O líder do Hezbollah, Hassan Nasrallah
Image caption Nasrallah diz que mostrará provas sobre o assassinato de Hariri

O líder do Hezbollah, Hassan Nasrallah, advertiu Israel nesta terça-feira que, caso voltem a ocorrer confrontos entre soldados do Líbano e de Israel na fronteira, o grupo libanês vai participar dos combates.

Em um discurso transmitido ao país, Nasrallah disse que o Hezbollah não permaneceria em silêncio e "cortaria as mãos israelenses".

"A mão israelense que atacou o Exército libanês será cortada pela Resistência (Hezbollah)", disse Nasrallah.

Ele também prestou homenagem aos soldados libaneses mortos nos confrontos desta terça-feira na fronteira com Israel.

O tiroteio entre militares do Líbano e de Israel deixou pelo menos cinco mortos - três soldados e um jornalista libaneses e um oficial israelense.

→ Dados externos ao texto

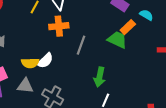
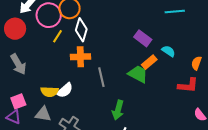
gray line: (81, 45) -> (101, 77), turned -36

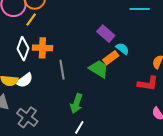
white diamond: (81, 30) -> (23, 49), moved
yellow line: (57, 36) -> (31, 19), moved
cyan semicircle: (169, 51) -> (122, 49), moved

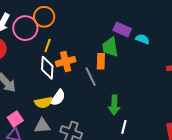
yellow line: (31, 19) -> (48, 46), moved
orange rectangle: (111, 58) -> (101, 61), moved, turned -35
green trapezoid: (99, 69) -> (110, 47), moved, turned -115

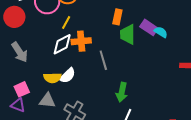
purple rectangle: (122, 29) -> (149, 27), moved
orange rectangle: (101, 61) -> (117, 17), moved
white diamond: (47, 68) -> (62, 44), turned 50

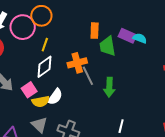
orange cross: (81, 41) -> (77, 63), moved
pink square: (22, 89) -> (29, 90), moved
green arrow: (122, 92) -> (109, 87), moved
gray triangle: (47, 101) -> (39, 125), turned 48

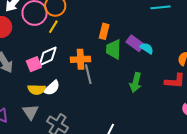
yellow line: (45, 45) -> (53, 27), moved
green arrow: (109, 87) -> (136, 82), moved
pink square: (29, 90) -> (34, 64), moved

Estes foram piores choques entre os dois países desde a campanha militar israelense contra o Hezbollah, no sul libanês, em 2006.

Leia mais: Confronto entre Israel e Líbano eleva tensão na fronteira

Hariri

O líder do Hezbollah acusou Israel de estar por trás do assassinato do ex-premiê do Líbano, Rafik Hariri, em 2005.

Ele revelou que voltará a fazer um novo discurso no dia 9 de agosto quando revelará provas da culpa de Israel no caso.

"Na próxima coletiva, eu vou apresentar evidências de que Israel matou Hariri. Eu revelarei segredos importantes sobre o trabalho do Hezbollah", declarou Nasrallah.

O líder do grupo xiita também salientou que as evidências seriam apresentadas ao governo libanês para provar o envolvimento de Israel no assassinato de Hariri.

Nasrallah falou sobre os rumores de que o Tribunal Especial da ONU (Organizações Nações Unidas) que investiga a morte de Hariri indiciaria membros do Hezbollah pela suposta participação no crime.

Ele acusou o tribunal de servir aos interesses dos Estados Unidos e Israel e de ser manipulado por estes países e salientou que o Hezbollah quer a verdade e a justiça, mas rejeita o tribunal por este estar “politizado”.